A documentary, also dubbed Grey Gardens, captured the two women on film in 1975, with its remarkable access. As audiences watched the two women’s lives cinema verite style, it became clear their eccentric spirits and devotion to one another rose above the ugly veneer. Now the story of the women, including their documentary, is the subject of an HBO film starring Jessica Lange and Drew Barrymore.
Lange plays the elder Edie, whose young marriage gave her the freedom to host parties where she would sing and dance for her society guests. Barrymore plays the younger Edie, who, in her youth left her mother for New York City in the hope of a career as an actress. It never came. When both were cut off from the finances from father and husband Phelan Beale, they lived out the rest of their years at Grey Gardens. Living in virtual isolation, they clung to one another in a relationship fuelled by need, bitterness, music, fear and laughter.
With such rich material to work with, these two actresses deliver mesmerising performances. The two Edies were so eccentric it would be hard to conjure them from a writer’s imagination.
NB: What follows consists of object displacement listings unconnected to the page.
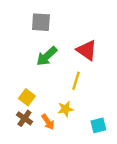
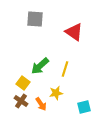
red triangle: (87, 50) -> (74, 32), moved
green arrow: (47, 56) -> (40, 66), moved

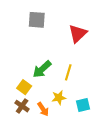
red triangle: (74, 32) -> (78, 33), turned 42
cyan square: (84, 107) -> (83, 105), moved

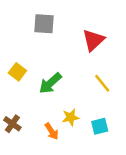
yellow line: (68, 72) -> (102, 83), moved, turned -56
yellow square: (24, 87) -> (17, 72), moved
brown cross: (22, 106) -> (12, 124), moved

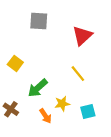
green arrow: (50, 83) -> (38, 88), moved
yellow line: (102, 83) -> (78, 74), moved

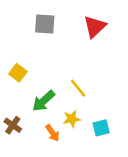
red triangle: (82, 36) -> (95, 27), moved
yellow line: (78, 74) -> (78, 88), moved

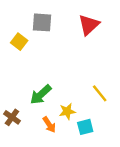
yellow square: (18, 73) -> (19, 42), moved
yellow line: (78, 88) -> (100, 93), moved
cyan square: (101, 128) -> (85, 127), moved

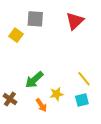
cyan square: (85, 127) -> (82, 100), moved

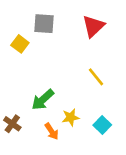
yellow line: (84, 79) -> (96, 77), moved
cyan square: (82, 100) -> (102, 125), turned -32

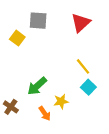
cyan square: (102, 125) -> (88, 87), moved

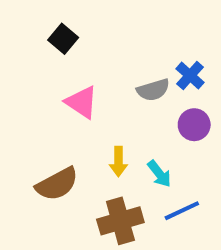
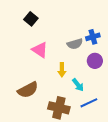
blue cross: (190, 76) -> (93, 37), turned 32
yellow arrow: (118, 162) -> (62, 70), moved
brown cross: (120, 221) -> (59, 108), turned 30

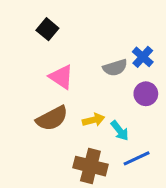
blue cross: (93, 37) -> (143, 57), turned -32
yellow arrow: (62, 70) -> (94, 120), moved, turned -104
brown semicircle: (28, 90) -> (52, 118), moved

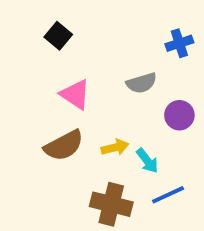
blue cross: (143, 57) -> (179, 43), moved, turned 30

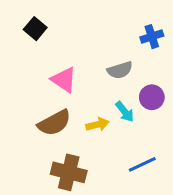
black square: (58, 36) -> (35, 29), moved
cyan arrow: (147, 161) -> (125, 112), moved
brown cross: (111, 204) -> (69, 172), moved

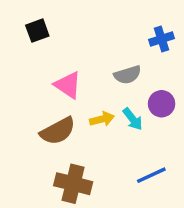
black square: (35, 29) -> (37, 31), turned 30
yellow arrow: (97, 124) -> (102, 119), moved

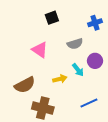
black square: (37, 31) -> (52, 18), moved
yellow arrow: (102, 119) -> (60, 79), moved
brown semicircle: (58, 131) -> (25, 85), moved

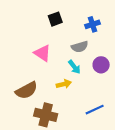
blue cross: (95, 23) -> (93, 24), moved
cyan arrow: (78, 70) -> (74, 67), moved

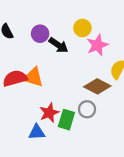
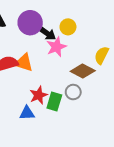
yellow circle: (82, 28) -> (68, 27), moved
purple circle: (40, 34) -> (30, 23), size x1.5
pink star: (97, 45) -> (56, 47), moved

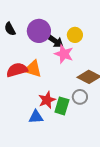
pink star: (56, 47) -> (64, 54), turned -30

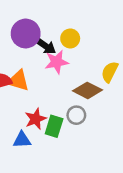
pink star: (64, 54) -> (57, 62), turned -30

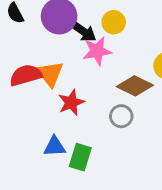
orange triangle: (18, 81) -> (50, 74), turned 35
red star: (36, 119) -> (71, 103), moved
green rectangle: (54, 126) -> (80, 157), moved

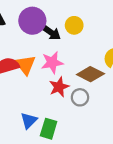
pink star: (97, 51) -> (52, 62), moved
red star: (71, 103) -> (59, 87), moved
blue triangle: (55, 146) -> (29, 121), turned -42

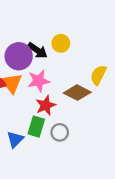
purple circle: (32, 21) -> (19, 56), moved
gray circle: (80, 97) -> (60, 132), moved
green rectangle: (49, 129) -> (36, 127), moved

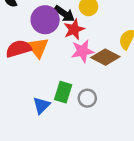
pink star: (39, 81) -> (82, 51), moved
red star: (46, 105) -> (74, 29), moved

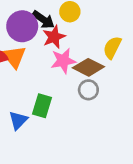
gray circle: (87, 98) -> (88, 90), moved

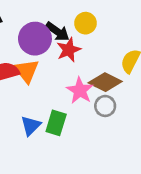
pink star: (63, 61) -> (80, 91), moved, turned -30
blue triangle: (18, 120) -> (31, 126), moved

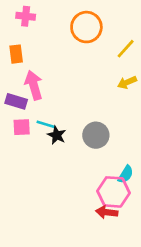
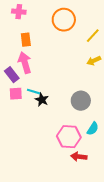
orange rectangle: (16, 54) -> (26, 40), moved
purple rectangle: (16, 101) -> (12, 75), turned 35
gray circle: (96, 135) -> (81, 101), moved
pink hexagon: (113, 192) -> (69, 137), moved

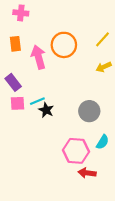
orange circle: (64, 20) -> (64, 45), moved
orange rectangle: (26, 40) -> (15, 44), moved
pink arrow: (25, 63) -> (38, 57), moved
cyan line: (34, 92) -> (37, 101), turned -40

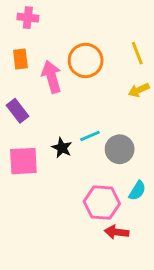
yellow line: (103, 39) -> (137, 53), turned -63
cyan line: (37, 101) -> (90, 136), moved
pink square: (18, 103) -> (23, 161), moved, size x1.5

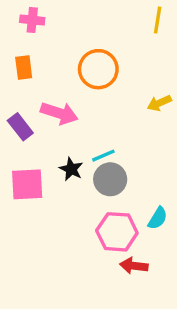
yellow line: (137, 53) -> (158, 20), moved, turned 30
pink arrow: (52, 77) -> (59, 113), moved, turned 124
gray circle: (120, 149) -> (110, 179), moved

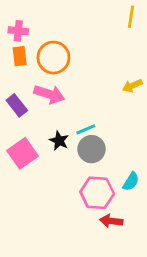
pink cross: (32, 20) -> (18, 31), moved
orange circle: (98, 69) -> (53, 58), moved
pink square: (27, 184) -> (22, 153), turned -32

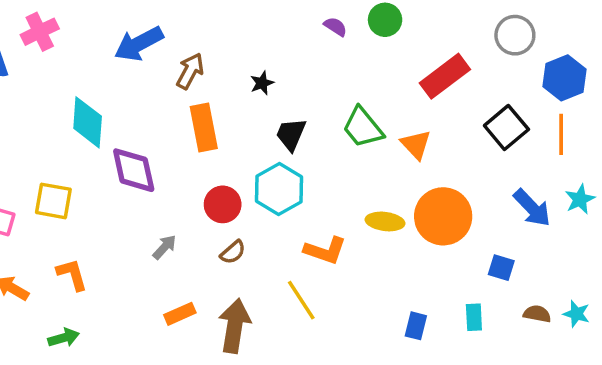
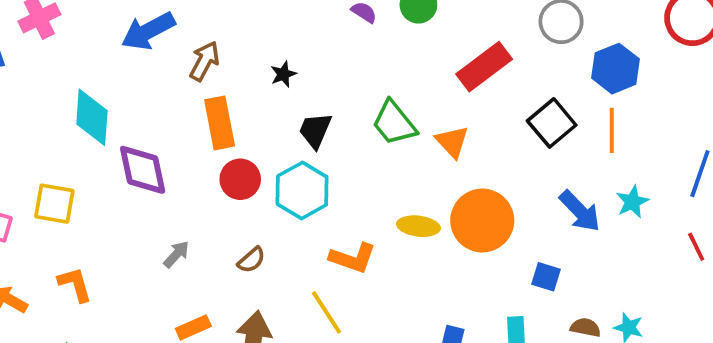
red circle: (223, 204) -> (240, 179), moved

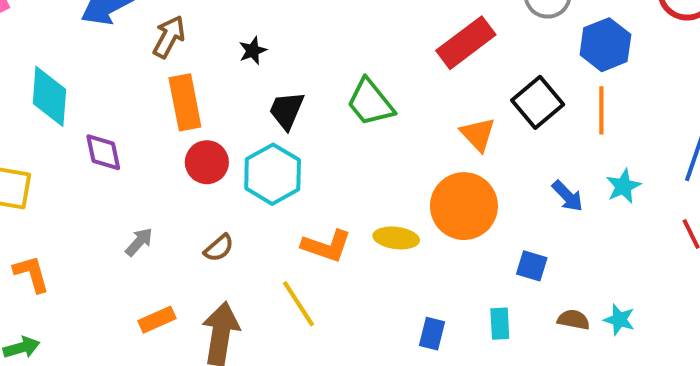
orange triangle: (452, 142) -> (478, 134), moved
purple diamond: (143, 170) -> (103, 152), size x0.7
blue arrow: (580, 211) -> (568, 196), size x0.7
yellow ellipse: (418, 226) -> (396, 238), moved

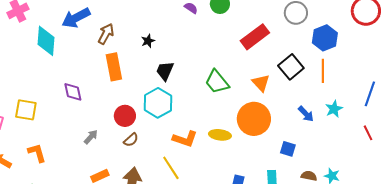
cyan diamond: (49, 96) -> (46, 41), moved
green trapezoid: (370, 102) -> (217, 82), moved
red circle: (207, 162) -> (125, 116), moved

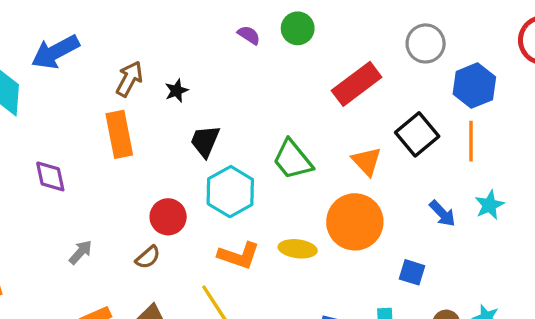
brown arrow: (106, 34) -> (129, 79), moved
cyan hexagon: (158, 103) -> (230, 192), moved
red circle: (125, 116) -> (168, 217), moved

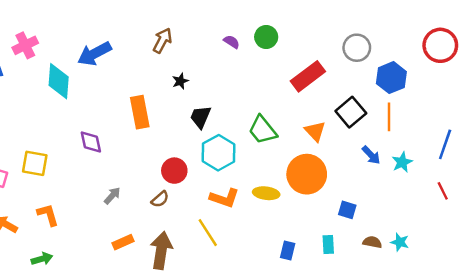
brown arrow: (129, 79) -> (162, 41), moved
blue arrow: (442, 213) -> (371, 155), moved

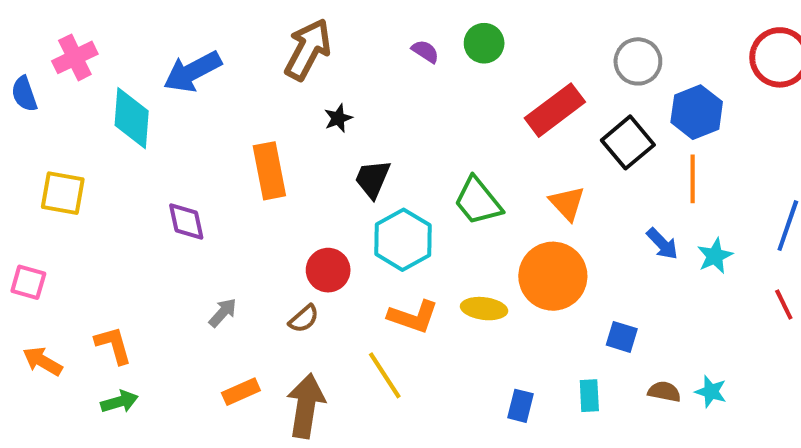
brown arrow: (162, 41) -> (308, 49), size x1.4
black square: (351, 112) -> (628, 142), moved
yellow square: (35, 163) -> (63, 193), moved
green arrow: (42, 259) -> (119, 402), moved

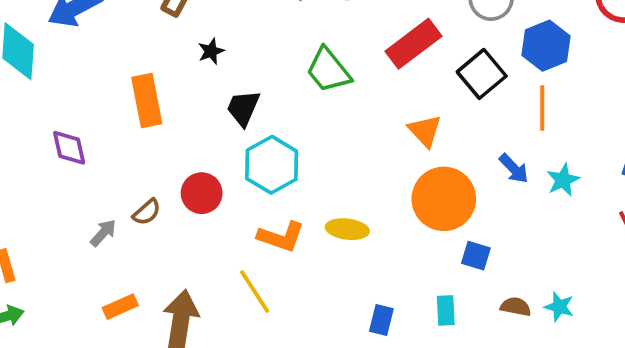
green trapezoid: (478, 201) -> (328, 70), moved
orange circle: (553, 276) -> (444, 199), moved
brown semicircle: (304, 319) -> (147, 212), moved

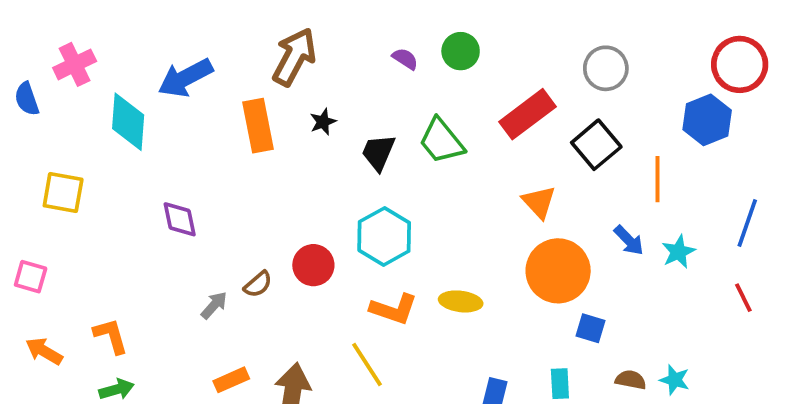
blue hexagon: (546, 46) -> (707, 120), moved
orange rectangle: (147, 100) -> (258, 126), moved
black trapezoid: (243, 108) -> (378, 152), moved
Like the sisters of Whatever Happened to Baby Jane, the mother and daughter were inseparable in later years, dependent on one another from the cruelty of the world.
With a story spanning some 40+ years, both Lange and Barrymore age dramatically here. The film opens in the ’70s when they were approached by two documentary filmmakers, before flashing back to the salad days of the 1930s with debutante balls, society parties and a house with servants. For most of the film the story revolves almost entirely around Lange and Barrymore.
While Lange spends much of the film bed-ridden as Big Edie, Barrymore transforms from an attractive young girl to an eccentric in scarves and fur coats, longing for the stardom that never arrived. The two are perfect in the roles, giving meaning behind their theatricality.
Following a National Enquirer story, local authorities threatened Grey Gardens with demolition. But Jackie Onassis, played by Jeanne Tripplehorn (Big Love), financed a renovation and cleaning of the mansion, allowing the two to stay.
As a forgotten slice of America’s ‘Camelot’ era, the truth behind Grey Gardens is a fascinating curiosity. If the real documentary was too ugly to endure, here there is more understanding of how such a modern tragedy came to pass, and at the same time, serving as a celebration of spirit.
This HBO film is up for 17 Emmy Awards and it certainly deserves to take home a few, especially for Barrymore.
Grey Gardens airs 8:30pm Saturday on Showcase.